WHAT TO WORK ON :: Output every entry exactly, from the first line to the last.

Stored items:

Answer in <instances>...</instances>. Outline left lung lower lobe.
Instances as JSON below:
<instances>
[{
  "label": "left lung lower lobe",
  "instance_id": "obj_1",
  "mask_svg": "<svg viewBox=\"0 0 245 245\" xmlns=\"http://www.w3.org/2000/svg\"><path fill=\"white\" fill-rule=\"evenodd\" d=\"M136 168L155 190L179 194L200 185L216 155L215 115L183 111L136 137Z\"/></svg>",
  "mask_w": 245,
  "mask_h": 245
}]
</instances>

SOLUTION FOR THIS EXERCISE ::
Answer in <instances>...</instances>. Outline left lung lower lobe.
Instances as JSON below:
<instances>
[{
  "label": "left lung lower lobe",
  "instance_id": "obj_1",
  "mask_svg": "<svg viewBox=\"0 0 245 245\" xmlns=\"http://www.w3.org/2000/svg\"><path fill=\"white\" fill-rule=\"evenodd\" d=\"M136 168L155 190L179 194L200 185L216 155L215 115L183 111L136 137Z\"/></svg>",
  "mask_w": 245,
  "mask_h": 245
}]
</instances>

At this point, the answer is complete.